# PROBLEM TO SOLVE
Using only the entries below, copy exactly the lines that begin at the one with "турнике, прыжки на скалке, легкая" and end at the one with "Nu plaatsen", both included. Drop the pictures.

*** DATA Section Begins ***

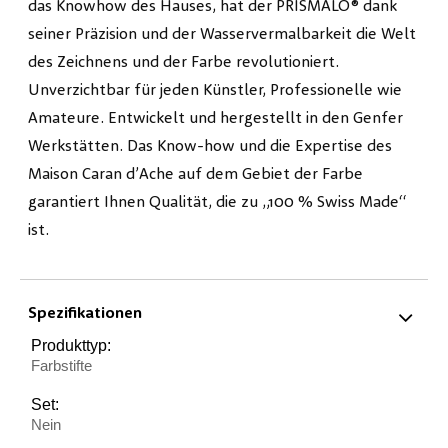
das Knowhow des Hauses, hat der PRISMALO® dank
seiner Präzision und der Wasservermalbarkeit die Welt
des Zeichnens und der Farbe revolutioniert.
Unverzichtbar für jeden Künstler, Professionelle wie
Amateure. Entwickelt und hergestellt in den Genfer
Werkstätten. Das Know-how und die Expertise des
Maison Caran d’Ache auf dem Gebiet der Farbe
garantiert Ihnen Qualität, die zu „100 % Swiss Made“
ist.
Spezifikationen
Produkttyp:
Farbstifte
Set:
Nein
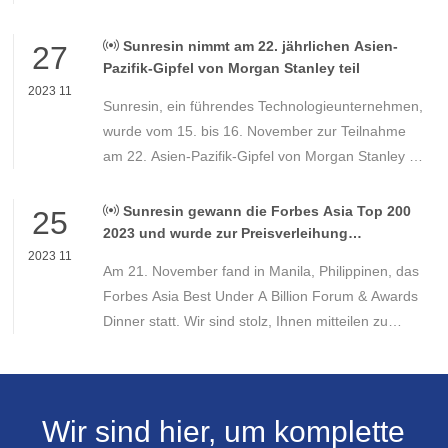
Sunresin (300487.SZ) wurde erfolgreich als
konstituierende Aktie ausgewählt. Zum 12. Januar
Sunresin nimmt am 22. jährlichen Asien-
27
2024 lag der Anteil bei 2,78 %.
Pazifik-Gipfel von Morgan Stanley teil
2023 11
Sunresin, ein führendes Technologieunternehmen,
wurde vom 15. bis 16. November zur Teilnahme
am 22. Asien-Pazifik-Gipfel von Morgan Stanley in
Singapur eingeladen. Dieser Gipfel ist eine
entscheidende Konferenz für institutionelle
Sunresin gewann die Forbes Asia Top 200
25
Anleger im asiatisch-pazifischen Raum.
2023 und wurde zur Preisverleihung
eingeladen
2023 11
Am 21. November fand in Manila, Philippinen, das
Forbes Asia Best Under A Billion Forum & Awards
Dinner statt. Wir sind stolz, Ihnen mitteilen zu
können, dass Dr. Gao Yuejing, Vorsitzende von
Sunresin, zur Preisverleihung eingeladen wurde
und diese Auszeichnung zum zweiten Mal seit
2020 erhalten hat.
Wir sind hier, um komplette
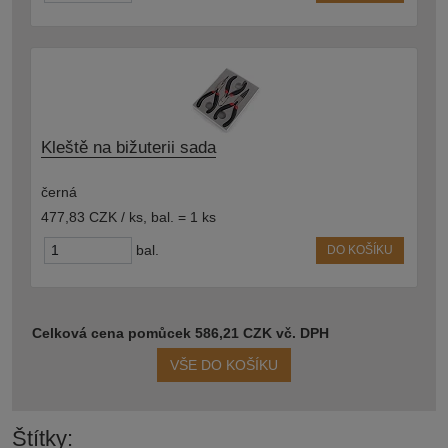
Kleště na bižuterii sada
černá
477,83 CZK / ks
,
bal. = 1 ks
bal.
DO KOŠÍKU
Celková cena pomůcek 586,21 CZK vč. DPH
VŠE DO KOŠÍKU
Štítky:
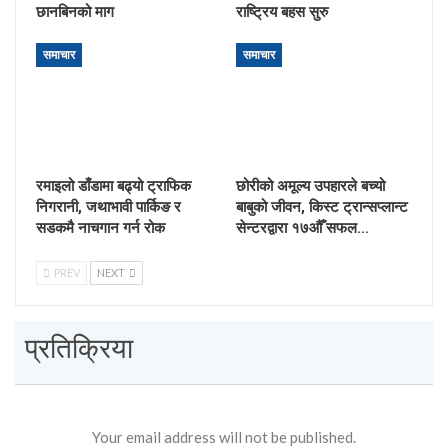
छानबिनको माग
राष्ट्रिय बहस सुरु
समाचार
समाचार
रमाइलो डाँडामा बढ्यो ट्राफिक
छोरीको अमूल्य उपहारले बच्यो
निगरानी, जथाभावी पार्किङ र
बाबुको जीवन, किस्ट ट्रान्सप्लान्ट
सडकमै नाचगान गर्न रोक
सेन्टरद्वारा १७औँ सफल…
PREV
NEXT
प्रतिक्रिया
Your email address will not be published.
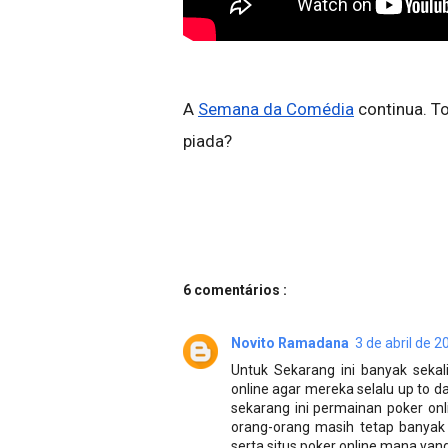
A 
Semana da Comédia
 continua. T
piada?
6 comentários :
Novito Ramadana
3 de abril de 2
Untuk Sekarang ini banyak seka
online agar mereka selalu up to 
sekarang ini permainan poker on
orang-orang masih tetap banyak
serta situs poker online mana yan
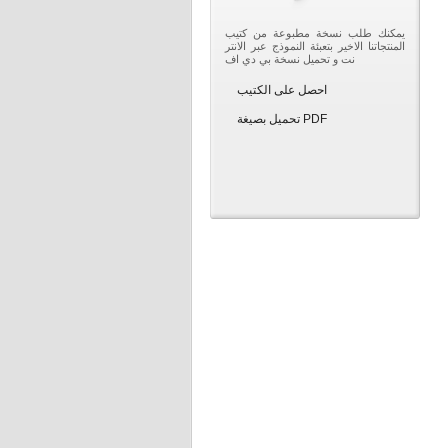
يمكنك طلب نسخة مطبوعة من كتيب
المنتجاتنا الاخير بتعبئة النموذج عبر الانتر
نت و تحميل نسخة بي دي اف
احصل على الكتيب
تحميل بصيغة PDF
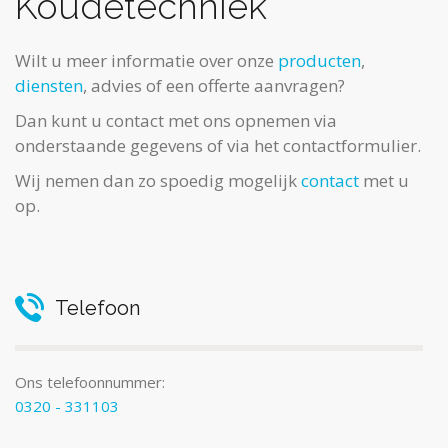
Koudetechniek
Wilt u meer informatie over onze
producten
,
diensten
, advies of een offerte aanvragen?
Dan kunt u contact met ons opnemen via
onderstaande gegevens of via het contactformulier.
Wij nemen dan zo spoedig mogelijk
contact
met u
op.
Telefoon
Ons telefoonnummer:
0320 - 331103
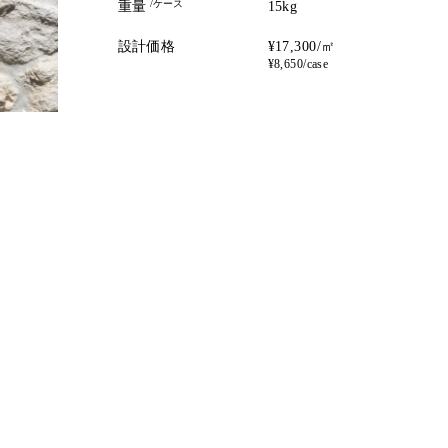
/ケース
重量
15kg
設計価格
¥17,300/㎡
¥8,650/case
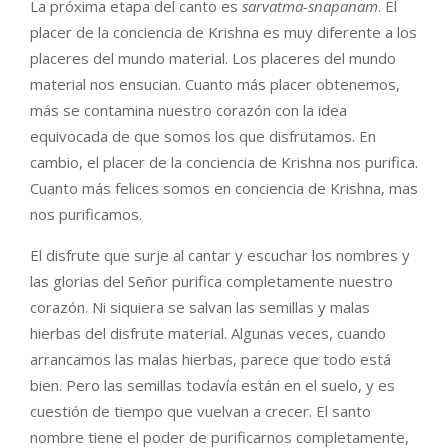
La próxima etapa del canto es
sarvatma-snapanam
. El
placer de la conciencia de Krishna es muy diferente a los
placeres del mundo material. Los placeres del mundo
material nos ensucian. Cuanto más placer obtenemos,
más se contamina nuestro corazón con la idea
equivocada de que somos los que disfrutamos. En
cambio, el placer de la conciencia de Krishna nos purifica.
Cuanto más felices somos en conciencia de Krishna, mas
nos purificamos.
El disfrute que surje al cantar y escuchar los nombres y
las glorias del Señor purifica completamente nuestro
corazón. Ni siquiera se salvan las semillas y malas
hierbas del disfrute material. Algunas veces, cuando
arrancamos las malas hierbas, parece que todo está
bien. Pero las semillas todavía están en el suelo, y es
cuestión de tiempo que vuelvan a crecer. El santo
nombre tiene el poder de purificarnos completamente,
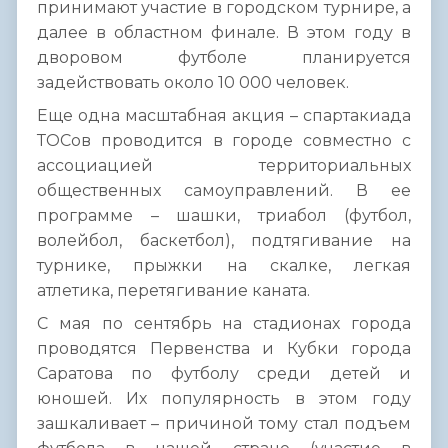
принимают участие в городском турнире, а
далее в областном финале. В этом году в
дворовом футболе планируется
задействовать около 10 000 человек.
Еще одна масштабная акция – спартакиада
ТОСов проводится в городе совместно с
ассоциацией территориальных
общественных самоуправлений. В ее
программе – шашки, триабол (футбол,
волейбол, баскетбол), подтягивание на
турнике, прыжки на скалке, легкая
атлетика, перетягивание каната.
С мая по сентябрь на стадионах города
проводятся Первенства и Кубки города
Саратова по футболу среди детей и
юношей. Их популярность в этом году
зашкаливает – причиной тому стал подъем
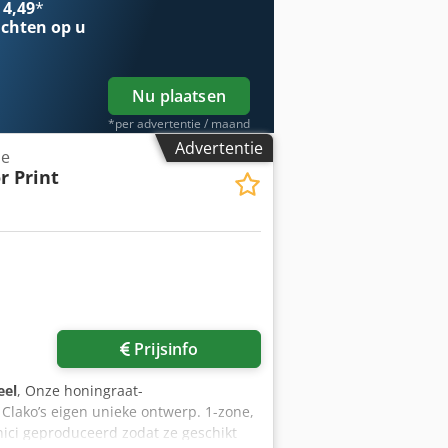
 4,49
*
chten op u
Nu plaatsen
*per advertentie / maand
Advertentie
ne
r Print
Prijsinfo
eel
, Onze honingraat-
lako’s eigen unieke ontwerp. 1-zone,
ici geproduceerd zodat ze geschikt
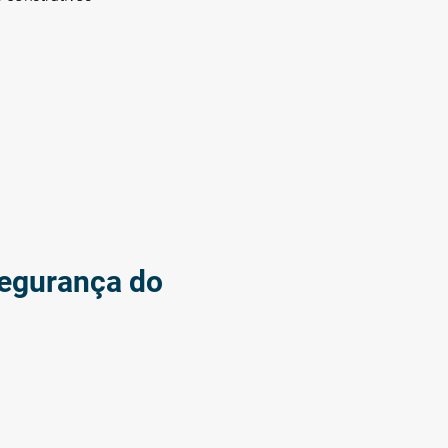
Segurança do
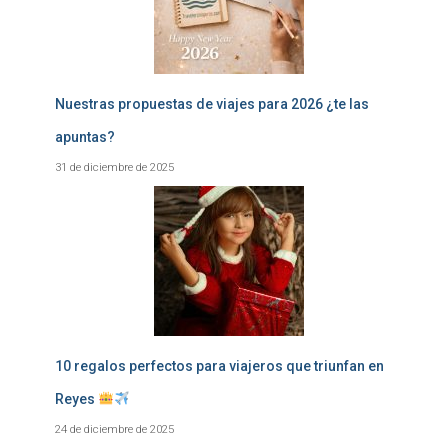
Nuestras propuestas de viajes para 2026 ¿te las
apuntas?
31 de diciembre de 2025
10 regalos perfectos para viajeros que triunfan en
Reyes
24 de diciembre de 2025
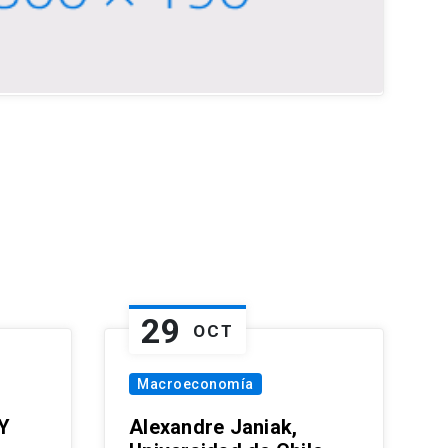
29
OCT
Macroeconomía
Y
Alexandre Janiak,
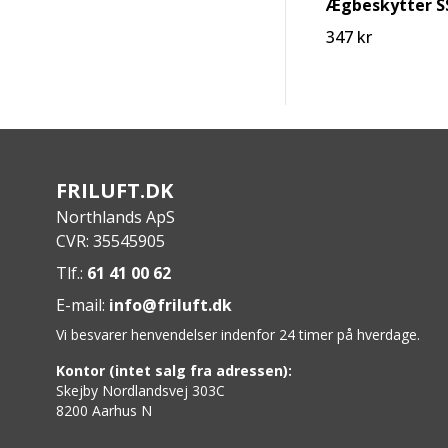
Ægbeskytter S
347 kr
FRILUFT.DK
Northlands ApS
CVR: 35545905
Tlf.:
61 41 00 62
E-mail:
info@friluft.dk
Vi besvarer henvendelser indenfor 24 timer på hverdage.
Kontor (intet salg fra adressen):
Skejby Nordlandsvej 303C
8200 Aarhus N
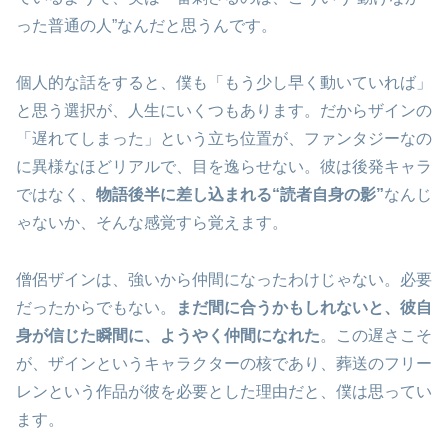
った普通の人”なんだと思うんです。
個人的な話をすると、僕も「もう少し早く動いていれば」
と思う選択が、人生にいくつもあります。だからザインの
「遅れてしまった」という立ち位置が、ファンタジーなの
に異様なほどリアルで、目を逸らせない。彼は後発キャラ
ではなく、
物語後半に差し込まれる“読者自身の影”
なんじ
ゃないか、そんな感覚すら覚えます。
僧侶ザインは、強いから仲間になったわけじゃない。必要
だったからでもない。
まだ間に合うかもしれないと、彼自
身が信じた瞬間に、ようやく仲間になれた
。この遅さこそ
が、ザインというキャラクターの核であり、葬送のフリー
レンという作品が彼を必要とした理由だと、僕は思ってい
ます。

*** DATA Section Ends ***

# EXERCISE RESPONSE
турнике, прыжки на скалке, легкая
атлетика, перетягивание каната.
С мая по сентябрь на стадионах города
проводятся Первенства и Кубки города
Саратова по футболу среди детей и
юношей. Их популярность в этом году
зашкаливает – причиной тому стал подъем
 4,49
*
chten op u
Nu plaatsen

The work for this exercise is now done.